91.   Le principe 28 permet aux Etats de prendre des dispositions particulières dérogeant aux principes de la partie V. Ces dispositions peuvent être prises à condition qu'elles soient conformes aux instruments internationaux applicables en la matière et qu'elles constituent des mesures nécessaires, dans une société démocratique, à la sûreté publique, à la prévention des infractions pénales, à la protection de la santé publique ou à la protection des droits et libertés d'autrui. Ce principe reprend le premier paragraphe de l'article 26 de la Convention sur les droits de l'homme et la biomédecine. Des dispositions particulières peuvent être nécessaires, par exemple dans les cas où un traitement s'impose pour empêcher que l'adulte contamine d'autres personnes ou lorsqu'il représente un risque pour la sûreté publique et doit en conséquence être hospitalisé pour recevoir un traitement.



[1] Il s'agit là de la doctrine de la «gestion d'affaires», selon laquelle une personne peut légalement intervenir pour gérer ou protéger les affaires d'un tiers qui n'est pas en mesure de le faire, soit parce qu'il est absent, soit, du moins dans certains systèmes, parce qu'il est incapable. Le gestionnaire peut se faire rembourser les sommes déboursée pour l'accomplissement de sa tâche. Il ne reçoit pas d'autorisation de la part de la personne dont les affaires sont gérées: l'autorité pour intervenir découle de la loi elle-même.

[2] On ne sait pas toujours très bien si elles s'appliquent aux décisions concernant le bien-être de la personne concernée.

[3] Il y a diverses façons d'exprimer ce principe.
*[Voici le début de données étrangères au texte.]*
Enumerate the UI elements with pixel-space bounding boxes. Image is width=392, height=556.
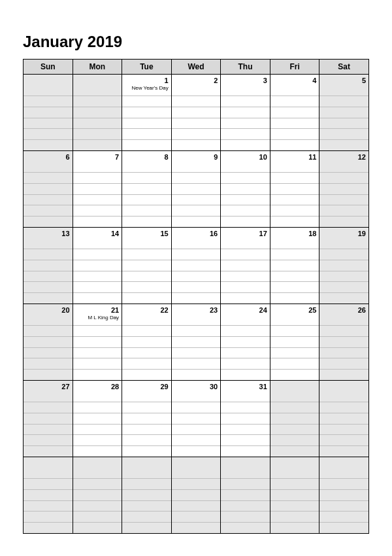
calendar-day-cell: 24 — [221, 304, 270, 381]
note-lines — [24, 96, 73, 150]
weekday-header: Fri — [270, 60, 319, 75]
note-lines — [221, 249, 270, 304]
day-number: 12 — [319, 151, 368, 162]
note-lines — [270, 402, 319, 457]
calendar-day-cell: 13 — [24, 228, 73, 304]
day-number: 7 — [73, 151, 122, 162]
calendar-day-cell — [171, 457, 221, 534]
calendar-day-cell: 28 — [73, 381, 122, 457]
calendar-day-cell — [319, 381, 369, 457]
calendar-day-cell: 5 — [319, 75, 369, 151]
note-lines — [319, 172, 368, 227]
note-lines — [24, 249, 73, 304]
calendar-day-cell: 29 — [122, 381, 172, 457]
note-lines — [73, 249, 122, 304]
day-number: 30 — [172, 381, 221, 391]
note-lines — [24, 478, 73, 533]
note-lines — [221, 325, 270, 380]
day-number: 16 — [172, 228, 221, 238]
calendar-day-cell — [24, 75, 73, 151]
note-lines — [73, 325, 122, 380]
calendar-day-cell: 1New Year's Day — [122, 75, 172, 151]
calendar-grid: Sun Mon Tue Wed Thu Fri Sat 1New Year's … — [23, 59, 369, 534]
day-number: 17 — [221, 228, 270, 238]
note-lines — [24, 172, 73, 227]
note-lines — [122, 172, 171, 227]
day-number: 18 — [270, 228, 319, 238]
day-number: 14 — [73, 228, 122, 238]
note-lines — [24, 402, 73, 457]
calendar-day-cell: 3 — [221, 75, 270, 151]
note-lines — [122, 96, 171, 150]
note-lines — [221, 402, 270, 457]
note-lines — [221, 96, 270, 150]
note-lines — [319, 96, 368, 150]
weekday-header: Sun — [24, 60, 73, 75]
calendar-day-cell: 23 — [171, 304, 221, 381]
note-lines — [172, 96, 221, 150]
note-lines — [319, 325, 368, 380]
calendar-day-cell: 8 — [122, 151, 172, 228]
note-lines — [319, 249, 368, 304]
day-number: 13 — [24, 228, 73, 238]
note-lines — [319, 402, 368, 457]
day-number: 2 — [172, 75, 221, 85]
day-number: 19 — [319, 228, 368, 238]
note-lines — [319, 478, 368, 533]
note-lines — [172, 172, 221, 227]
calendar-day-cell: 11 — [270, 151, 319, 228]
calendar-day-cell — [24, 457, 73, 534]
day-number: 29 — [122, 381, 171, 391]
note-lines — [270, 249, 319, 304]
note-lines — [122, 325, 171, 380]
day-number: 28 — [73, 381, 122, 391]
calendar-title: January 2019 — [23, 33, 369, 51]
day-number: 20 — [24, 304, 73, 315]
calendar-week-row: 6789101112 — [24, 151, 369, 228]
calendar-week-row: 2728293031 — [24, 381, 369, 457]
calendar-day-cell — [319, 457, 369, 534]
day-number: 6 — [24, 151, 73, 162]
calendar-day-cell: 6 — [24, 151, 73, 228]
calendar-week-row — [24, 457, 369, 534]
day-number: 23 — [172, 304, 221, 315]
day-number: 1 — [122, 75, 171, 85]
calendar-day-cell: 9 — [171, 151, 221, 228]
calendar-day-cell: 19 — [319, 228, 369, 304]
calendar-day-cell: 30 — [171, 381, 221, 457]
note-lines — [73, 172, 122, 227]
calendar-day-cell: 25 — [270, 304, 319, 381]
calendar-day-cell — [221, 457, 270, 534]
calendar-day-cell: 12 — [319, 151, 369, 228]
note-lines — [24, 325, 73, 380]
weekday-header: Tue — [122, 60, 172, 75]
day-number: 27 — [24, 381, 73, 391]
day-number: 4 — [270, 75, 319, 85]
note-lines — [73, 478, 122, 533]
note-lines — [221, 478, 270, 533]
weekday-header: Sat — [319, 60, 369, 75]
calendar-day-cell: 21M L King Day — [73, 304, 122, 381]
calendar-day-cell: 14 — [73, 228, 122, 304]
day-number: 5 — [319, 75, 368, 85]
calendar-week-row: 1New Year's Day2345 — [24, 75, 369, 151]
calendar-day-cell: 4 — [270, 75, 319, 151]
note-lines — [172, 325, 221, 380]
day-number: 31 — [221, 381, 270, 391]
weekday-header-row: Sun Mon Tue Wed Thu Fri Sat — [24, 60, 369, 75]
note-lines — [221, 172, 270, 227]
calendar-day-cell — [73, 457, 122, 534]
calendar-day-cell: 7 — [73, 151, 122, 228]
note-lines — [270, 172, 319, 227]
note-lines — [73, 402, 122, 457]
day-number: 3 — [221, 75, 270, 85]
day-number: 25 — [270, 304, 319, 315]
note-lines — [270, 325, 319, 380]
calendar-day-cell: 18 — [270, 228, 319, 304]
day-number: 24 — [221, 304, 270, 315]
day-number: 9 — [172, 151, 221, 162]
calendar-day-cell — [122, 457, 172, 534]
weekday-header: Mon — [73, 60, 122, 75]
calendar-day-cell — [270, 381, 319, 457]
note-lines — [122, 249, 171, 304]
Des expressions telles que «l'intérêt supérieur», «le bien-être» ou «le bénéfice» ont été envisagées. La formule «des intérêts et le bien-être» est celle qui est employée dans la Convention sur les droits de l'homme et la biomédecine.

[4] Il ne semble pas nécessaire de répéter les règles sur la communication d'informations, car elles sont d'application générale et ne concernent pas spécifiquement les majeurs incapables.

[5] Les règles ne se limitent pas aux interventions visant à sauver la vie des personnes. Voir le rapport explicatif de la Convention sur les droits de l'homme et la biomédecine, paragraphes 56-59.

[6] De nombreux instruments internationaux, outre la Convention sur les droits de l'homme et la biomédecine, portent sur ces questions. Voir en particulier la Recommandation no R (90) 3 du Comité des Ministres du Conseil de l'Europe sur la recherche médicale sur l'être humain. Pour une étude des positions nationales et internationales concernant la recherche médicale, voir le rapport élaboré en 1994 par le professeur Roscam Abbing dans le cadre des travaux du Comité directeur pour la bioéthique du Conseil de l'Europe (DIR/JUR (94) 9).